Background. The debtor, Oren Scott Brown (the “Debtor”), filed this Chapter 7 case on May 21,1997. The initial meeting of creditors was scheduled by the Chapter 7 Trustee, George E. Mills, Jr. (the “Trustee”), for June 20, 1997. The Debtor did not attend that meeting, and the meeting was adjourned until July 11,1997.

At the rescheduled meeting of creditors 1 , the Debtor and his counsel appeared and answered numerous questions both by the Trustee and by other parties in interest, including Michelle May, a creditor with a judgment exceeding $1.2 million.
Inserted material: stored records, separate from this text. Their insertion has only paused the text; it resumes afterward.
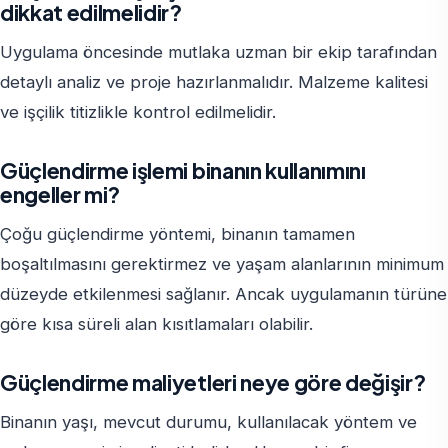
dikkat edilmelidir?
Uygulama öncesinde mutlaka uzman bir ekip tarafından
detaylı analiz ve proje hazırlanmalıdır. Malzeme kalitesi
ve işçilik titizlikle kontrol edilmelidir.
Güçlendirme işlemi binanın kullanımını
engeller mi?
Çoğu güçlendirme yöntemi, binanın tamamen
boşaltılmasını gerektirmez ve yaşam alanlarının minimum
düzeyde etkilenmesi sağlanır. Ancak uygulamanın türüne
göre kısa süreli alan kısıtlamaları olabilir.
Güçlendirme maliyetleri neye göre değişir?
Binanın yaşı, mevcut durumu, kullanılacak yöntem ve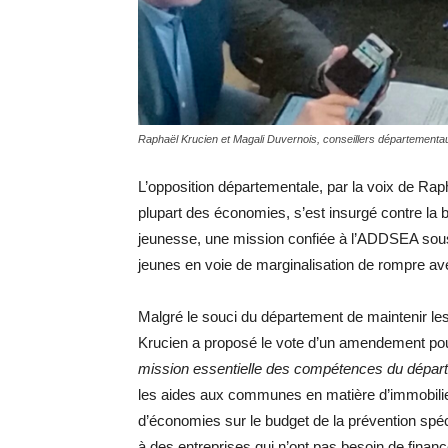
Raphaël Krucien et Magali Duvernois, conseillers départementa
L’opposition départementale, par la voix de Raph
plupart des économies, s’est insurgé contre la 
jeunesse, une mission confiée à l’ADDSEA sous 
jeunes en voie de marginalisation de rompre avec 
Malgré le souci du département de maintenir les
Krucien a proposé le vote d’un amendement pou
mission essentielle des compétences du dépar
les aides aux communes en matière d’immobilier
d’économies sur le budget de la prévention spéc
à des entreprises qui n’ont pas besoin de fin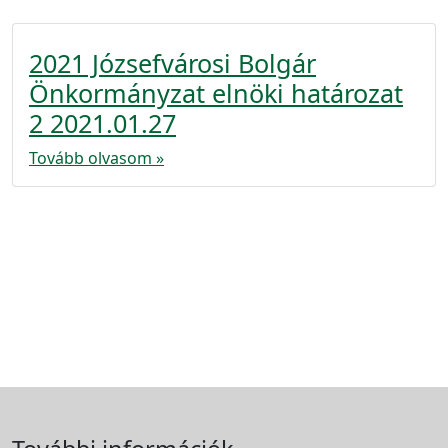
2021 Józsefvárosi Bolgár
Önkormányzat elnöki határozat
2 2021.01.27
Tovább olvasom »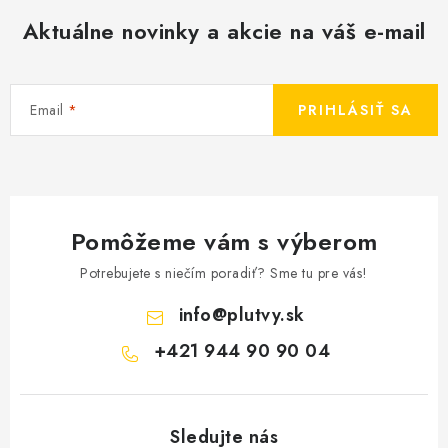
Aktuálne novinky a akcie na váš e-mail
Email
PRIHLÁSIŤ SA
Pomôžeme vám s výberom
Potrebujete s niečím poradiť? Sme tu pre vás!
info
@
plutvy.sk
+421 944 90 90 04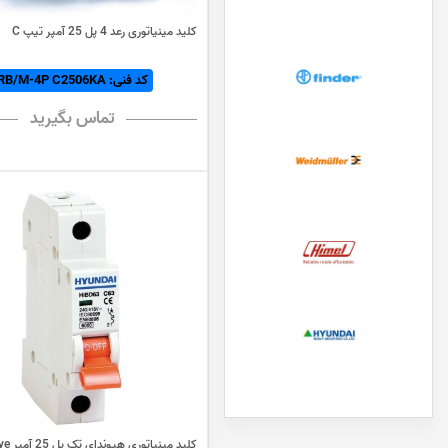
کلید مینیاتوری رعد 4 پل 25 آمپر تیپ C
کد فنی: RB/M-4P C2506KA
تماس بگیرید
کلید مینیاتوری هیوندای تک پل 25 آمپر C Curve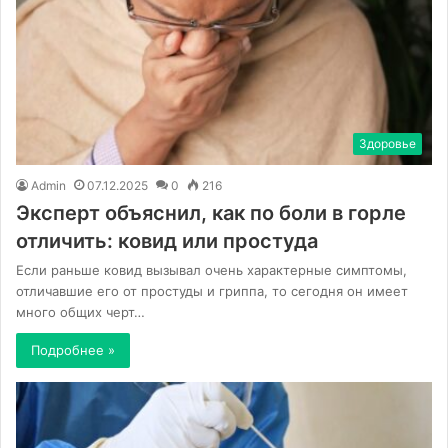
Здоровье
Admin
07.12.2025
0
216
Эксперт объяснил, как по боли в горле
отличить: ковид или простуда
Если раньше ковид вызывал очень характерные симптомы,
отличавшие его от простуды и гриппа, то сегодня он имеет
много общих черт…
Подробнее »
Due to the length of questioning and based on the information disclosed, the Trustee expressed his intention to retain counsel and to reschedule the meeting after counsel was retained (Doc. No. 29). The Trustee had legitimate grounds for believing that further investigation would prove fruitful in his administration of this ease.

The Debtor in his memorandum (Doc. No. 33) contends that the Trustee did not expressly state his intentions to continue the meeting of creditors. Because no tape recording of the meeting of creditors exists, the Court cannot corroborate the exact conversation that occurred among the parties attending the meeting. However, the Court accepts as accurate, and the Debtor does not dispute, that the Trustee did discuss his intention to retain counsel. The logical extension of this decision to retain counsel is that the meeting was continued until such time as the Trustee’s new counsél could investigate the Debtor’s situation and reconvene the adjourned meeting. As such, the Court concludes that on July 11, 1997, the Trustee either implicitly or explicitly continued the meeting of creditors to an unspecified future date.

Shortly thereafter, on July 25, 1997, the Trustee retained counsel, Mac Heavener, to represent him (Doc. No. 15). On August 13, 1997, Mr. Heavener attended a deposition of the Debtor scheduled by counsel for Ms. May and asked substantial additional questions during the course of this deposition. As a result of the information ascertained at the deposition, the Trustee filed an Objection to the Debtor’s Exemptions (Doc. No. 21) and, on October 24,1997, filed a Report by Trustee of Conclusion of Meetings of Creditors (Doc. No. 22). No formal continued meeting of creditors was held. On November 5,1997, Ms. May also filed an Objection to the Debt- or’s Exemptions similar to the one filed by the Trustee (Doc. No. 25).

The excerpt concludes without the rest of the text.